Dataset entries:

[Start of Attachment]

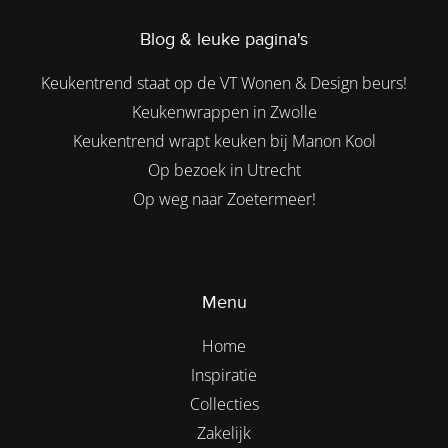
Blog & leuke pagina's
Keukentrend staat op de VT Wonen & Design beurs!
Keukenwrappen in Zwolle
Keukentrend wrapt keuken bij Manon Kool
Op bezoek in Utrecht
Op weg naar Zoetermeer!
Menu
Home
Inspiratie
Collecties
Zakelijk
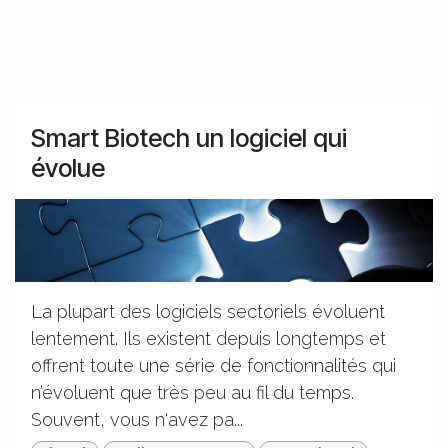
Smart Biotech un logiciel qui
évolue
La plupart des logiciels sectoriels évoluent
lentement. Ils existent depuis longtemps et
offrent toute une série de fonctionnalités qui
n’évoluent que très peu au fil du temps.
Souvent, vous n'avez pa...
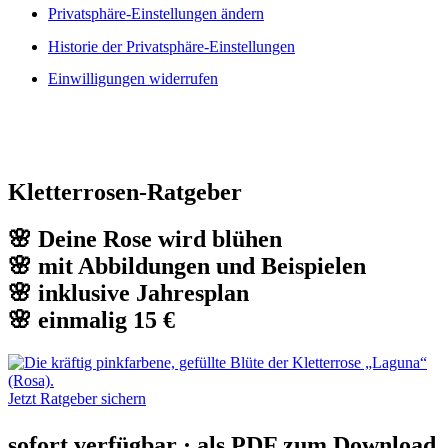
Privatsphäre-Einstellungen ändern
Historie der Privatsphäre-Einstellungen
Einwilligungen widerrufen
Kletterrosen-Ratgeber
🌸 Deine Rose wird blühen
🌸 mit Abbildungen und Beispielen
🌸 inklusive Jahresplan
🌸 einmalig 15 €
Jetzt Ratgeber sichern
sofort verfügbar · als PDF zum Download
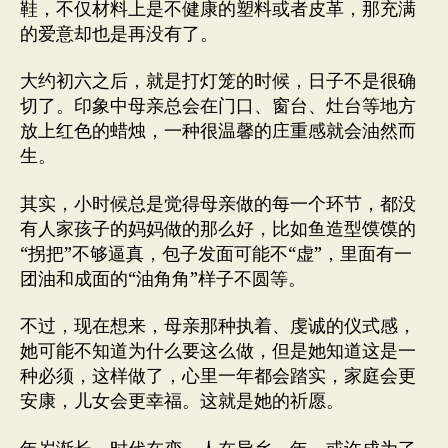
鞋，不仅材料上是不健康的塑料或者皮革，那充满
的爱意却也是再没有了。
大约初六之后，就是打灯笼的时候，日子不是很确
切了。印象中母亲总会在门口、窗台、灶台等地方
放上红色的蜡烛，一种很温馨的庄重感就会油然而
生。
其实，小时候总是觉得母亲做的每一个环节，都没
有人家孩子的妈妈做的那么好，比如鱼造型馍馍的
“拐把”不够逼真，包子发面可能不“虚”，里面有一
团油和成面的“油角角”样子不圆等。
不过，现在想来，母亲那种执着、虔诚的仪式感，
她可能不知道为什么要这么做，但是她知道这是一
种必须，这样做了，心里一年都会踏实，家庭会更
安康，儿女会更幸福。这就是她的祈愿。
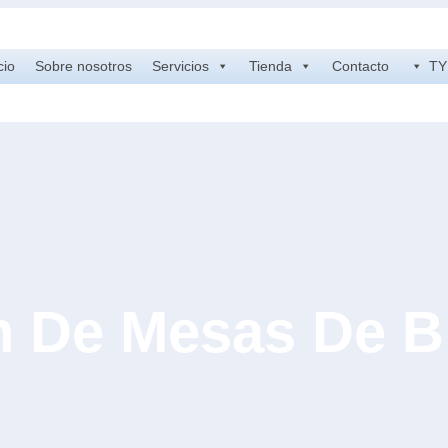
cio
Sobre nosotros
Servicios
Tienda
Contacto
TY 
n De Mesas De Bi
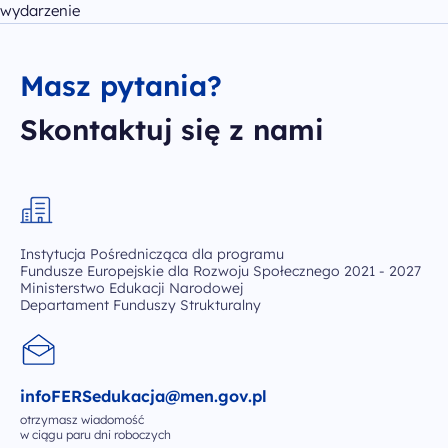
wydarzenie
Masz pytania?
Skontaktuj się z nami
Instytucja Pośrednicząca dla programu
Fundusze Europejskie dla Rozwoju Społecznego 2021 - 2027
Ministerstwo Edukacji Narodowej
Departament Funduszy Strukturalny
infoFERSedukacja@men.gov.pl
otrzymasz wiadomość
w ciągu paru dni roboczych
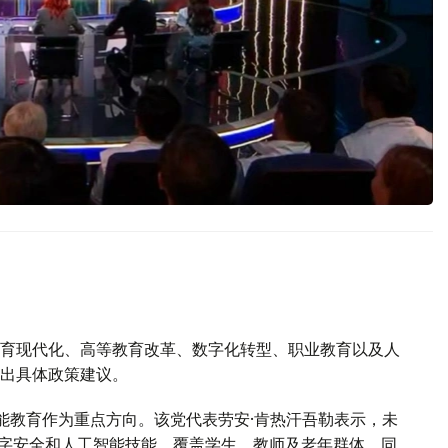
育现代化、高等教育改革、数字化转型、职业教育以及人
出具体政策建议。
能教育作为重点方向。该党代表劳安·肯热汗吾勒表示，未
数字安全和人工智能技能，覆盖学生、教师及老年群体。同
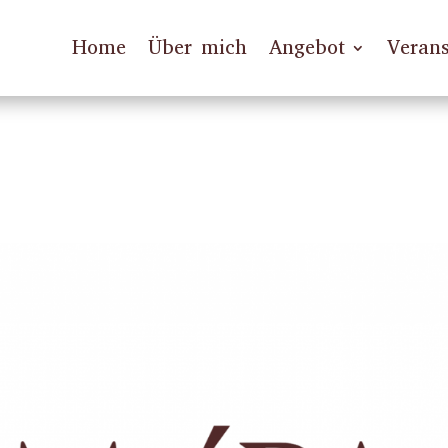
Home
Über mich
Angebot
Verans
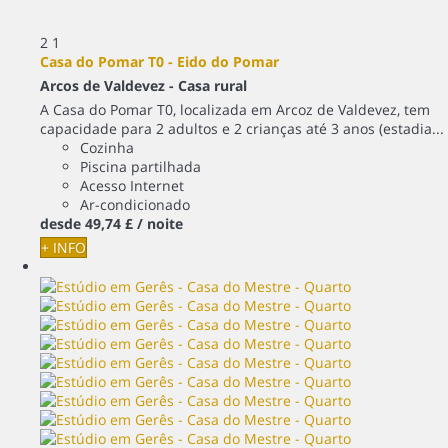
2
1
Casa do Pomar T0 - Eido do Pomar
Arcos de Valdevez -
Casa rural
A Casa do Pomar T0, localizada em Arcoz de Valdevez, tem
capacidade para 2 adultos e 2 crianças até 3 anos (estadia...
Cozinha
Piscina partilhada
Acesso Internet
Ar-condicionado
desde
49,
74 £
/ noite
+ INFO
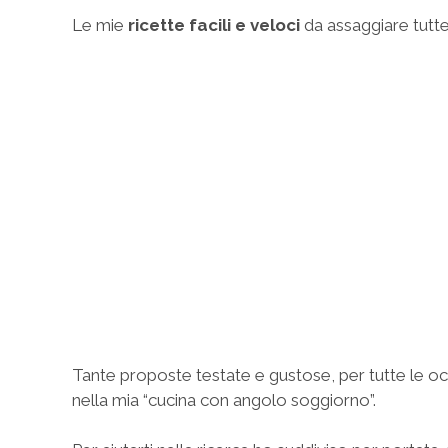
Le mie
ricette facili e veloci
da assaggiare tutte,
Tante proposte testate e gustose, per tutte le occa
nella mia “cucina con angolo soggiorno”.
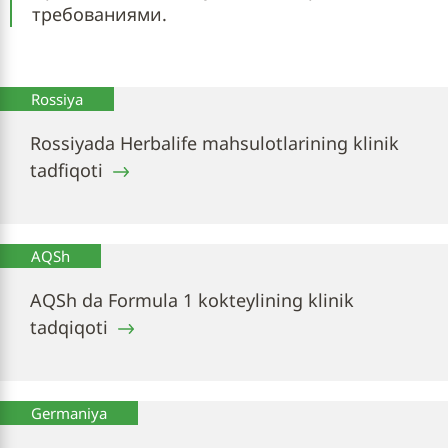
требованиями.
Rossiya
Rossiyada Herbalife mahsulotlarining klinik
tadfiqoti
AQSh
AQSh da Formula 1 kokteylining klinik
tadqiqoti
Germaniya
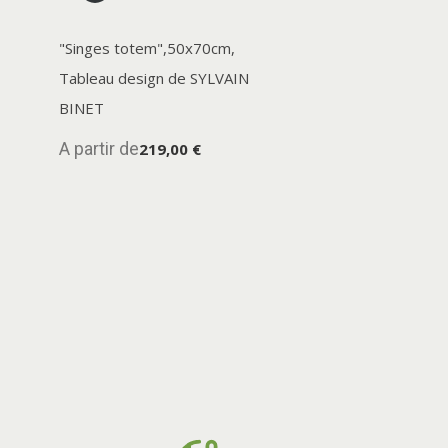
"Singes totem",50x70cm,
Tableau design de SYLVAIN
BINET
A partir de
219,00 €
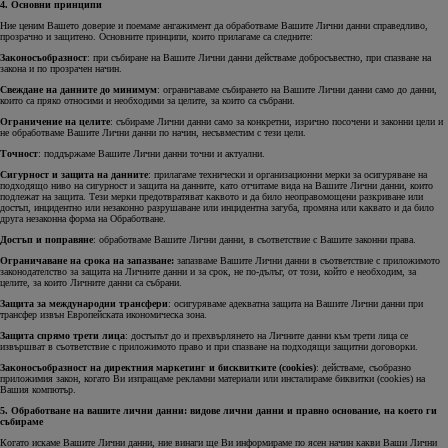
4. Основни принципи
Ние ценим Вашето доверие и поемаме ангажимент да обработваме Вашите Лични данни справедливо,
прозрачно и защитено. Основните принципи, които прилагаме са следните:
Законосъобразност
: при събиране на Вашите Лични данни действаме добросъвестно, при спазване на
закона и по прозрачен начин.
Свеждане на данните до минимум
: ограничаваме събирането на Вашите Лични данни само до данни,
които са пряко относими и необходими за целите, за които са събрани.
Ограничение на целите
: събираме Лични данни само за конкретни, изрично посочени и законни цели и
не обработваме Вашите Лични данни по начин, несъвместим с тези цели.
Точност
: поддържаме Вашите Лични данни точни и актуални.
Сигурност и защита на данните
: прилагаме технически и организационни мерки за осигуряване на
подходящо ниво на сигурност и защита на данните, като отчитаме вида на Вашите Лични данни, които
подлежат на защита. Тези мерки предотвратяват каквото и да било неоправомощени разкриване или
достъп, инцидентно или незаконно разрушаване или инцидентна загуба, промяна или каквато и да било
друга незаконна форма на Обработване.
Достъп и поправяне
: обработваме Вашите Лични данни, в съответствие с Вашите законни права.
Ограничаване на срока на запазване:
запазваме Вашите Лични данни в съответствие с приложимото
законодателство за защита на Личните данни и за срок, не по-дълъг, от този, който е необходим, за
целите, за които Личните данни са събрани.
Защита за международни трансфери
: осигуряваме адекватна защита на Вашите Лични данни при
трансфер извън Европейската икономическа зона.
Защита спрямо трети лица
: достъпът до и прехвърлянето на Личните данни към трети лица се
извършват в съответствие с приложимото правo и при спазване на подходящи защитни договорки.
Законосъобразност на директния маркетинг и бисквитките (cookies)
: действаме, съобразно
приложимия закон, когато Ви изпращаме рекламни материали или инсталираме биквитки (cookies) на
Вашия компютър.
5. Обработване на вашите лични данни: видове лични данни и правно основание, на което ги
събираме
Когато искаме Вашите Лични данни, ние винаги ще Ви информираме по ясен начин какви Ваши Лични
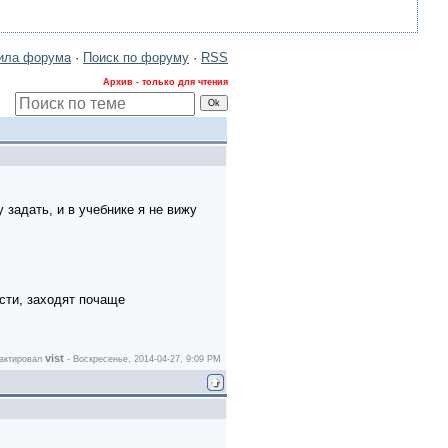
ила форума
·
Поиск по форуму
·
RSS
Архив - только для чтения
 задать, и в учебнике я не вижу
асти, заходят почаще
vist
актировал
-
Воскресенье, 2014-04-27, 9:09 PM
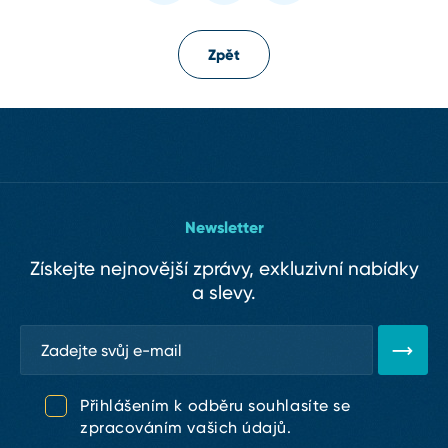
Zpět
Newsletter
Získejte nejnovější zprávy, exkluzivní nabídky
a slevy.
Přihlášením k odběru souhlasíte se
zpracováním vašich údajů.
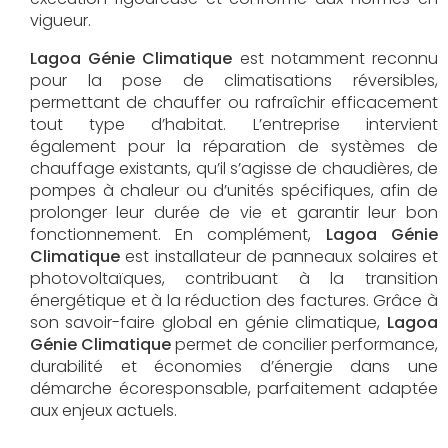
vigueur.
Lagoa Génie Climatique
est notamment reconnu
pour la pose de climatisations réversibles,
permettant de chauffer ou rafraîchir efficacement
tout type d’habitat. L’entreprise intervient
également pour la réparation de systèmes de
chauffage existants, qu’il s’agisse de chaudières, de
pompes à chaleur ou d’unités spécifiques, afin de
prolonger leur durée de vie et garantir leur bon
fonctionnement. En complément,
Lagoa Génie
Climatique
est installateur de panneaux solaires et
photovoltaïques, contribuant à la transition
énergétique et à la réduction des factures. Grâce à
son savoir-faire global en génie climatique,
Lagoa
Génie Climatique
permet de concilier performance,
durabilité et économies d’énergie dans une
démarche écoresponsable, parfaitement adaptée
aux enjeux actuels.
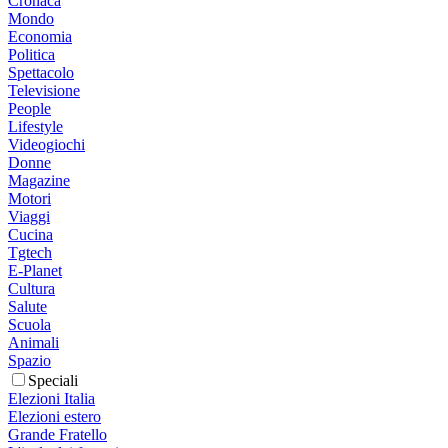
Cronaca
Mondo
Economia
Politica
Spettacolo
Televisione
People
Lifestyle
Videogiochi
Donne
Magazine
Motori
Viaggi
Cucina
Tgtech
E-Planet
Cultura
Salute
Scuola
Animali
Spazio
Speciali
Elezioni Italia
Elezioni estero
Grande Fratello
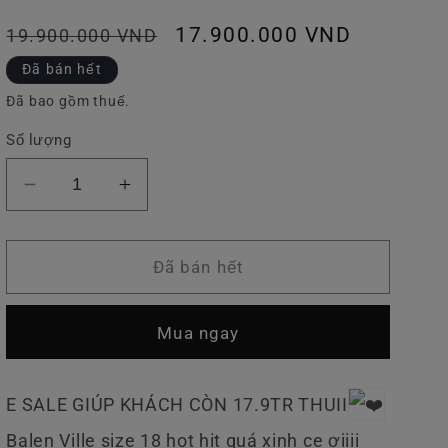
v
Giá
Giá
17.900.000 VND
19.900.000 VND
ự
thông
ưu
Đã bán hết
c
thường
đãi
Đã bao gồm thuế.
Số lượng
Giảm
Tăng
số
số
lượng
lượng
của
của
Đã bán hết
Túi
Túi
Balenciaga
Balenciaga
Mua ngay
Ville
Ville
E SALE GIÚP KHÁCH CÒN 17.9TR THUII
Balen Ville size 18 hot hit quá xinh ce ơiiii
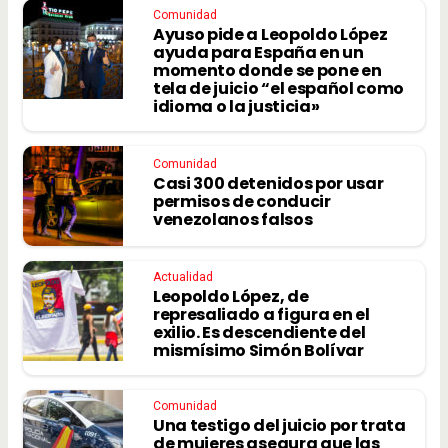
Comunidad
Ayuso pide a Leopoldo López
ayuda para España en un
momento donde se pone en
tela de juicio “el español como
idioma o la justicia»
Comunidad
Casi 300 detenidos por usar
permisos de conducir
venezolanos falsos
Actualidad
Leopoldo López, de
represaliado a figura en el
exilio. Es descendiente del
mismísimo Simón Bolívar
Comunidad
Una testigo del juicio por trata
de mujeres asegura que las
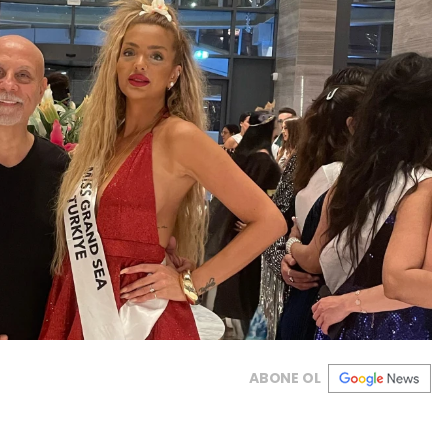
ABONE OL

[End of Attachment]

** Your task **
The lines that contain the word "данните" are wanted; copy each of them from the records.

** Reply **
Свеждане на данните до минимум
Сигурност и защита на данните
подходящо ниво на сигурност и защита на данните, като отчитаме вида на Вашите Лични данни, които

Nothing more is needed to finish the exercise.